In a recent study in the journal Frontiers in Nutrition, researchers investigated the association between the novel Dietary Index for Gut Microbiota (DI-GM) and female infertility. The study aims to inform future dietary interventions against the condition. It used questionnaire-based approaches to evaluate 3,053 adult women (age = 18–45), 12.12% of whom were revealed to be infertile.
Study findings demonstrated a complex non-linear association between DI-GM scores and infertility. While lower scores generally correlated with higher infertility risk, the analysis revealed an inflection point: above a certain DI-GM score (specifically, a score of 8), the risk of infertility paradoxically increased.
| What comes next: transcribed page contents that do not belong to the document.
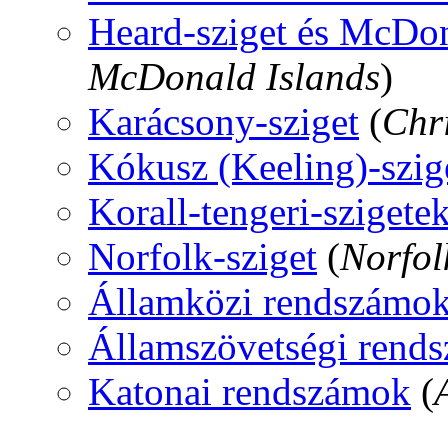
Heard-sziget és McDon
McDonald Islands
)
Karácsony-sziget
(
Chr
Kókusz (Keeling)-szig
Korall-tengeri-szigete
Norfolk-sziget
(
Norfol
Államközi rendszámo
Államszövetségi rend
Katonai rendszámok
(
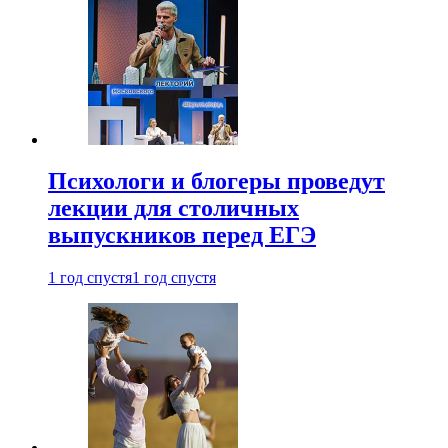
Психологи и блогеры проведут
лекции для столичных
выпускников перед ЕГЭ
1 год спустя
1 год спустя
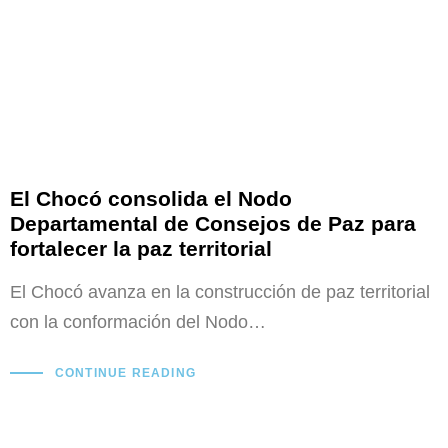
El Chocó consolida el Nodo
Departamental de Consejos de Paz para
fortalecer la paz territorial
El Chocó avanza en la construcción de paz territorial
con la conformación del Nodo…
CONTINUE READING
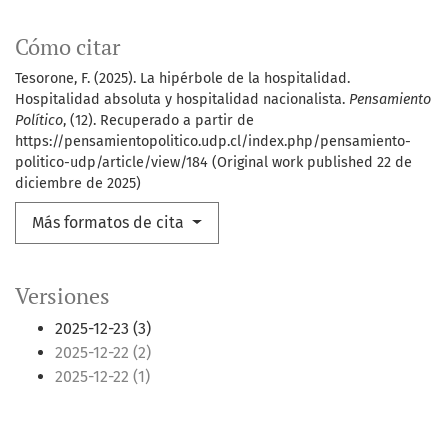
Cómo citar
Tesorone, F. (2025). La hipérbole de la hospitalidad.
Hospitalidad absoluta y hospitalidad nacionalista.
Pensamiento
Político
, (12). Recuperado a partir de
https://pensamientopolitico.udp.cl/index.php/pensamiento-
politico-udp/article/view/184 (Original work published 22 de
diciembre de 2025)
Más formatos de cita
Versiones
2025-12-23 (3)
2025-12-22 (2)
2025-12-22 (1)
These findings suggest that future gut microbiota research and dietary interventions may help address infertility’s silent pandemic, emphasizing the need for a balanced approach rather than simply maximizing DI-GM.
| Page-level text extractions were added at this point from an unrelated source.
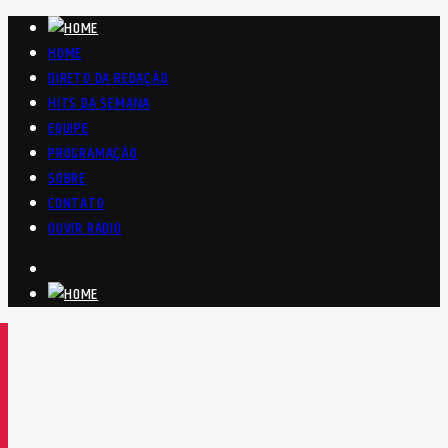
HOME
DIRETO DA REDAÇÃO
HITS DA SEMANA
EQUIPE
PROGRAMAÇÃO
SOBRE
CONTATO
OUVIR RÁDIO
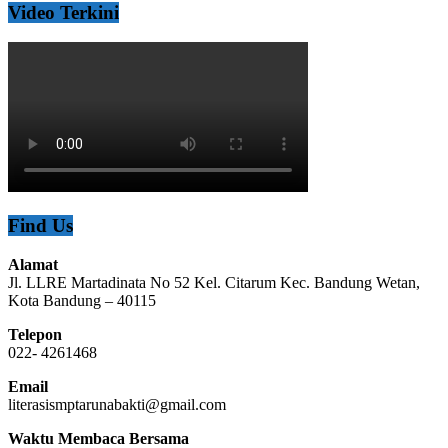
Video Terkini
Find Us
Alamat
Jl. LLRE Martadinata No 52 Kel. Citarum Kec. Bandung Wetan,
Kota Bandung – 40115
Telepon
022- 4261468
Email
literasismptarunabakti@gmail.com
Waktu Membaca Bersama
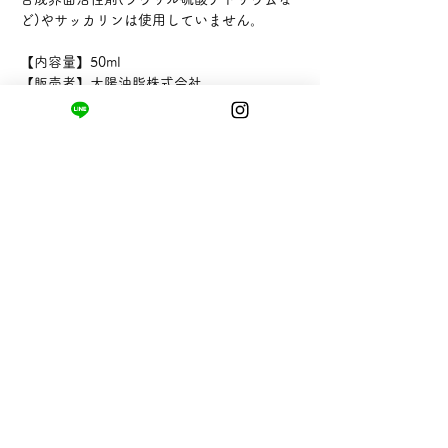
ど)やサッカリンは使用していません。
【内容量】50ml
【販売者】太陽油脂株式会社
まちの小さな商店ittō
〒421-0122
静岡県静岡市駿河区用宗四丁目19番12号
HUTPARK東館1F
TEL:
050-8893-6310
MAIL: info@itto-store.jp
​営業時間: 8:30 - 16:30
※12/31-1/3はお休み、
月第1火曜日（祝
祭日の場合は翌平日）
配送と返品について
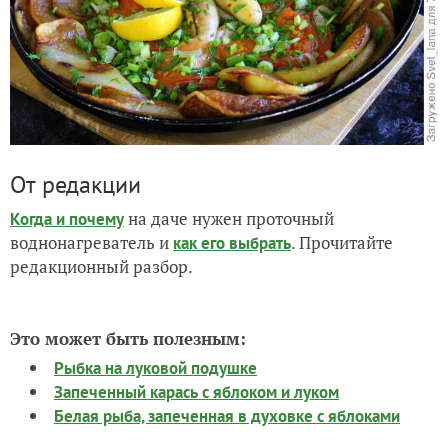
От редакции
на даче нужен проточный
Когда и почему
воднонагреватель и
. Прочитайте
как его выбрать
редакционный разбор.
Это может быть полезным:
Рыбка на луковой подушке
Запеченный карась с яблоком и луком
Белая рыба, запеченная в духовке с яблоками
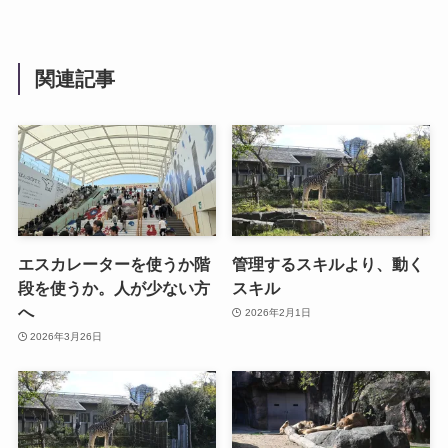
関連記事
エスカレーターを使うか階
管理するスキルより、動く
段を使うか。人が少ない方
スキル
へ
2026年2月1日
2026年3月26日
Infertility, the medical condition characterized by an individual’s inability to achieve a clinical pregnancy even following 12 months of frequent unprotected sex, is a growing global public health concern. Current estimates report that 12.5% of all couples of childbearing age suffer from the condition, with genetic, lifestyle, and environmental factors implicated in its incidence. Alarmingly, several health agencies classify infertility as the third most important threat to public health, following cardiovascular diseases (CVDs) and cancers.
Recent research on female infertility has highlighted diet as a potentially modifiable healthy behavior with modulatory impacts. Parallel studies on the gut microbiome suggest a link between gut health and female reproductive diseases. The strong influence of dietary patterns over gut microbiota composition and performance suggests dietary interventions as a non-pharmaceutical weapon in clinicians’ arsenals against infertility.
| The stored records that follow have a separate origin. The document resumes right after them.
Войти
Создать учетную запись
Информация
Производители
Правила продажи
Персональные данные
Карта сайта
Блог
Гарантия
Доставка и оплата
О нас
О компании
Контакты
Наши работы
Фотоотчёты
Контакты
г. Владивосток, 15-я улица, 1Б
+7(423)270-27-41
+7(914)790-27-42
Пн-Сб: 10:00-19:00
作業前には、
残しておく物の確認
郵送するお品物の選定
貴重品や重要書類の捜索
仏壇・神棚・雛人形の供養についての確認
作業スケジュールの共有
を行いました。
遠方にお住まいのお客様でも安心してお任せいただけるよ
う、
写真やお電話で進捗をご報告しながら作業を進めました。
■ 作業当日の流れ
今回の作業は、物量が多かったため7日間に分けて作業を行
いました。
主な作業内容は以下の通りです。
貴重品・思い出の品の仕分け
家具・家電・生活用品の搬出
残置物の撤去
While studies have explored links between general diet/gut microbiota and female reproductive health, the specific relationship between the DI-GM index and female infertility remained unexplored prior to this study.
The present cross-sectional study investigates the association between DI-GM, a newly introduced gut microbiota index developed by Kase et al., and female infertility. Study data were obtained from the National Health and Nutrition Examination Survey (NHANES) database (2013–2018) and focused on non-pregnant adult American females (age = 18–45).
Kase et al.’s scoring system was used to compute GI-GM scores using all 14 of the index’s food and nutritional components. Participant data were obtained via 24-hour dietary recall questionnaires with DI-GM scores ranging from 0 to 13.
Of the 29,400 NHANES participants, 14,452 were excluded for being male, 10,625 were excluded for being outside the inclusion age, and 614 were excluded for incomplete information, leaving a final study dataset of 3,053 eligible individuals. Of these, 370 (12.12%) were revealed to be infertile, with infertile participants found to be, on average, older, having a higher body mass index (BMI), married, current smokers, and were more likely to suffer from (or be under treatment for) pelvic diseases or metabolic conditions.
DI-GM investigations revealed that infertile participants demonstrated significantly lower DI-GM scores than their fertile counterparts on average. Logistic regression analyses initially suggested a negative association between DI-GM scores and infertility outcomes when treated as a continuous variable or in quartiles. However, RCS analysis further revealed this association to be non-linear. Crucially, a threshold effect analysis identified an inflection point at a DI-GM score of 8. Below this threshold, higher DI-GM scores were associated with a reduced risk of infertility. Conversely, for scores above 8, higher DI-GM scores were unexpectedly associated with an increased risk of infertility.
Subgroup analysis did not alter these findings, with observed relationships remaining robust demonstrated across a spectrum of subgroups.
The present study demonstrates a complex, non-linear relationship between gut microbiota indices (herein DI-GM) and female infertility. While higher DI-GM scores up to a certain point appear protective, very high scores (above 8) were linked to increased risk. This highlights the potential for dietary interventions and future gut microbiota interventions against the rising global concern, emphasizing that achieving a balanced dietary pattern reflected by an optimal DI-GM range, rather than simply maximizing the score, may be key.